**Supplied information**
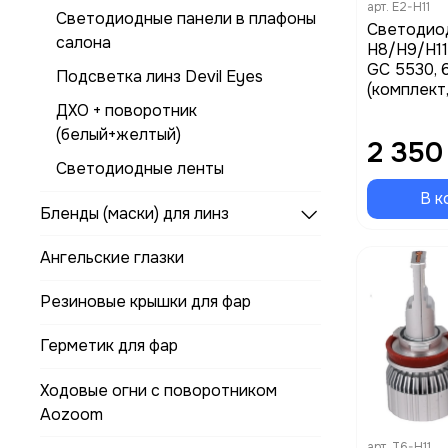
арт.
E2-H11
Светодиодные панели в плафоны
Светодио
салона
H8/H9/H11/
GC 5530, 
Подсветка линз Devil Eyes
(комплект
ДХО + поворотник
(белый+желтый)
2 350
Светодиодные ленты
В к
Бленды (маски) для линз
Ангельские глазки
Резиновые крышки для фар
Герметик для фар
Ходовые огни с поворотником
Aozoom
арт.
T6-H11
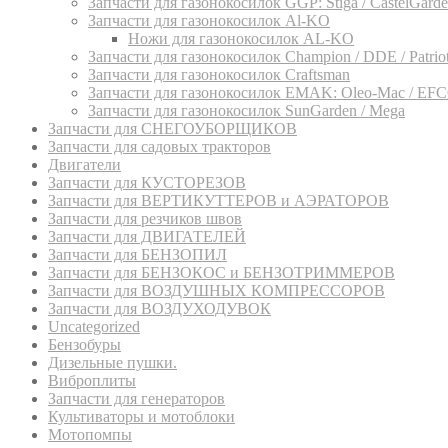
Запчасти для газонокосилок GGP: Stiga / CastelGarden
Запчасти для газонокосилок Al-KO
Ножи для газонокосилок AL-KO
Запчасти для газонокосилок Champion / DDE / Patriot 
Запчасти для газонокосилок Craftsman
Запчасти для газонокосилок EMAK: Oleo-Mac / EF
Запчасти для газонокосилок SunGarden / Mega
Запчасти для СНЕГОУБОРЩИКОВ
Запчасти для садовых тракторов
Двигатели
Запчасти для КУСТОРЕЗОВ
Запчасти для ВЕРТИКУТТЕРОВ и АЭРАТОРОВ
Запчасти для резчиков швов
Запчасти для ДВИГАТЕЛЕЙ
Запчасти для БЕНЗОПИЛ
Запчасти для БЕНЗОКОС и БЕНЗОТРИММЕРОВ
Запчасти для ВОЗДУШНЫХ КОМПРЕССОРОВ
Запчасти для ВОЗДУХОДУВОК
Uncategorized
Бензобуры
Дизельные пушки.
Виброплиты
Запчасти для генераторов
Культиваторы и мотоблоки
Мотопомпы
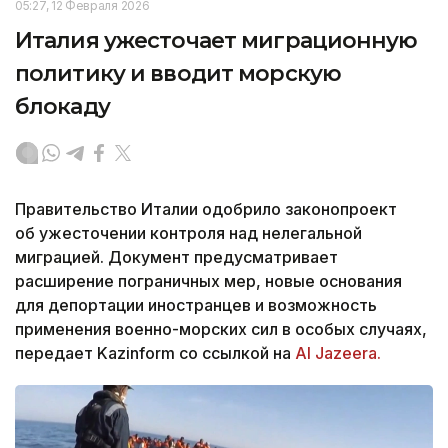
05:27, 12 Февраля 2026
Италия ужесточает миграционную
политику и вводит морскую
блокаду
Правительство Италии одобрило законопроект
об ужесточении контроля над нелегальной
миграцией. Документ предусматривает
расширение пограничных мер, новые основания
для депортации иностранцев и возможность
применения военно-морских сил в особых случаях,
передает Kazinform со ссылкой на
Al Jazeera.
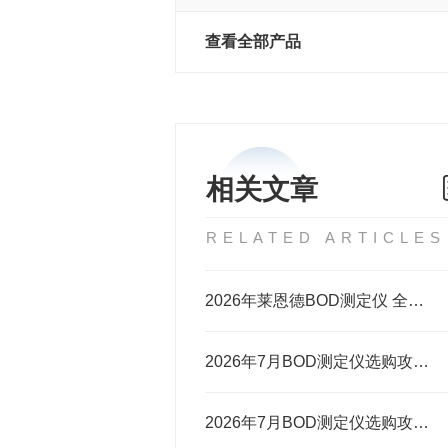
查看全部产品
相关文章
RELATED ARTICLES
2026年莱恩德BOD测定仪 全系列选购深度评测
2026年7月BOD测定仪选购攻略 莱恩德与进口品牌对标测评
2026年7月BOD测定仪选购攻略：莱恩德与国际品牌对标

---

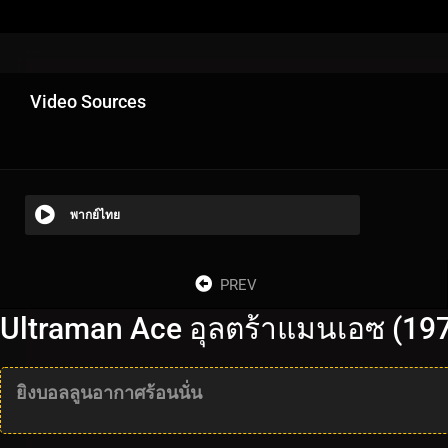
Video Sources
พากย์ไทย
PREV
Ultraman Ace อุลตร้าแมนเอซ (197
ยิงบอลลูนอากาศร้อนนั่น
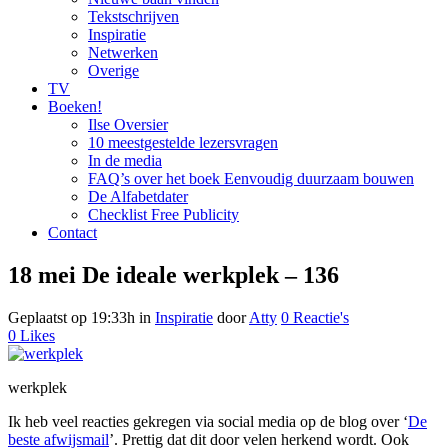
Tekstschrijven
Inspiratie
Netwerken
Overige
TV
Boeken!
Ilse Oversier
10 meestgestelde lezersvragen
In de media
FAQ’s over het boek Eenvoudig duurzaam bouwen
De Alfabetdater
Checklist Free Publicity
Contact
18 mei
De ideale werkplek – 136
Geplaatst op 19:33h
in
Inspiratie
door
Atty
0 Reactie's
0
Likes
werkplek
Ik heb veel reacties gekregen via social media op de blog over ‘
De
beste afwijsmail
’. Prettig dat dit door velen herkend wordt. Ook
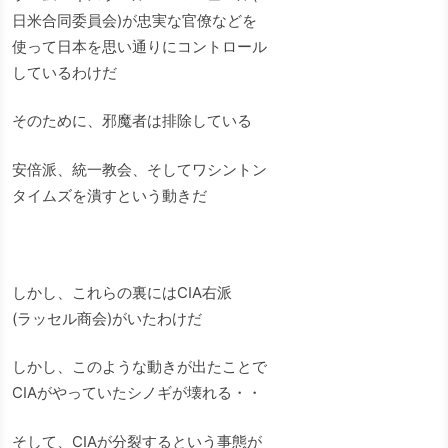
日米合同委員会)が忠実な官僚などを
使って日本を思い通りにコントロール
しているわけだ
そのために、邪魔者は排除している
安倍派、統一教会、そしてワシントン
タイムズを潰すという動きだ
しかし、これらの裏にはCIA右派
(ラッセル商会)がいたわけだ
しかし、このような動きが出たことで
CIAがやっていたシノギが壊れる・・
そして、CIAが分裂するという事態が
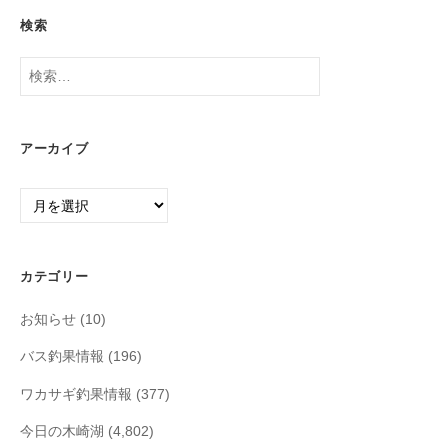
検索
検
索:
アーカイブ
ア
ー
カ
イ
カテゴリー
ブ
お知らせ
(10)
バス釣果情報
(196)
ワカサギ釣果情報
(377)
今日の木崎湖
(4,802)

* * *

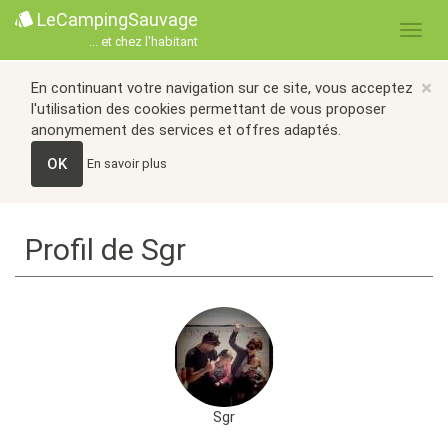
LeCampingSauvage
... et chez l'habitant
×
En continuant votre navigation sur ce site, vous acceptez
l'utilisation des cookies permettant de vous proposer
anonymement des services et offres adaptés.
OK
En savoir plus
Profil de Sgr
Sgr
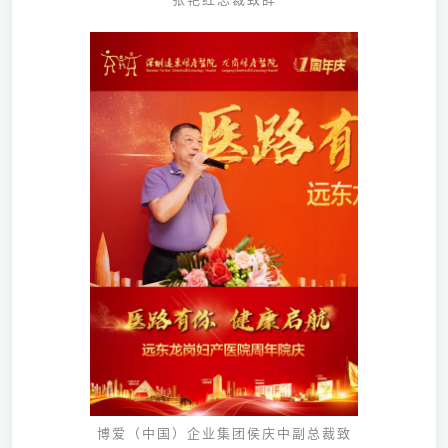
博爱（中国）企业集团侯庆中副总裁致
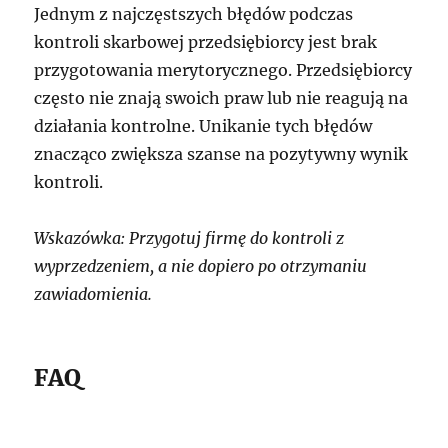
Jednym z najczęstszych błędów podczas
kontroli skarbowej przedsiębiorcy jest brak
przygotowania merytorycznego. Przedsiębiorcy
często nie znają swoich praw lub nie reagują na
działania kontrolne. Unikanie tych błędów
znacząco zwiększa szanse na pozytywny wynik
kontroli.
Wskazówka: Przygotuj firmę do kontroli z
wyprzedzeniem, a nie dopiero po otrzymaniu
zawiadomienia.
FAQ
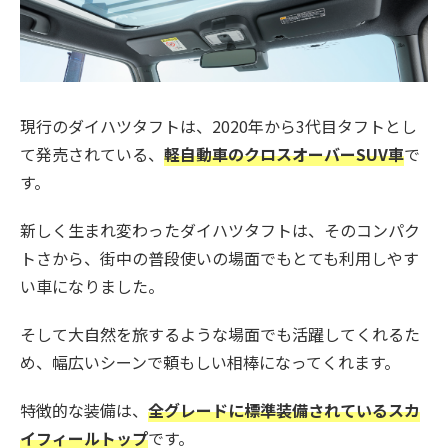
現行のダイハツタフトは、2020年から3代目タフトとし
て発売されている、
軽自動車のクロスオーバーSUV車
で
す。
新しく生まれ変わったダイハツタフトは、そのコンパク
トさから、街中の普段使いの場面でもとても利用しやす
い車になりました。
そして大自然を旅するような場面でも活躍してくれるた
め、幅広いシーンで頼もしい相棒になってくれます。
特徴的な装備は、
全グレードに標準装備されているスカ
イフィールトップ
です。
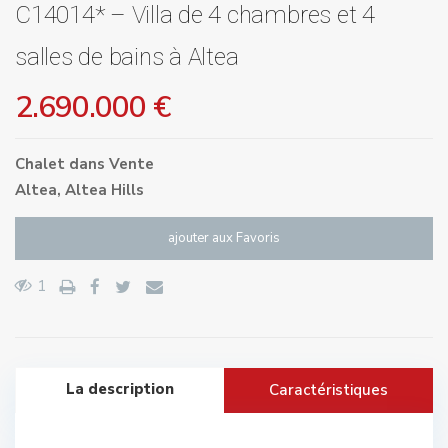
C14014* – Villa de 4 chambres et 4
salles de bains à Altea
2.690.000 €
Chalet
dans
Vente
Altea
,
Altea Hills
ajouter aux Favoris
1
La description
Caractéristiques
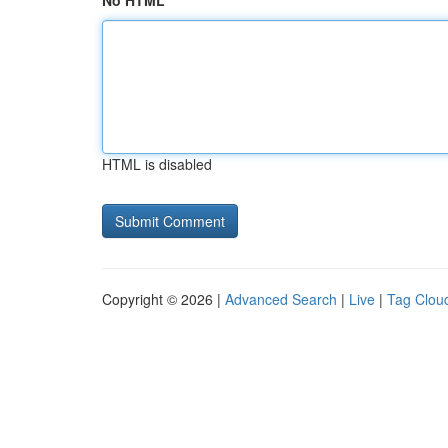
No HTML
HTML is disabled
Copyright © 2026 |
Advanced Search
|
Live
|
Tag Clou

**Aim of the task**
Lines from the entries that contain the string "Светодиодные" are what must be copied.

**Written reply**
Светодиодные панели в плафоны
Светодиодные ленты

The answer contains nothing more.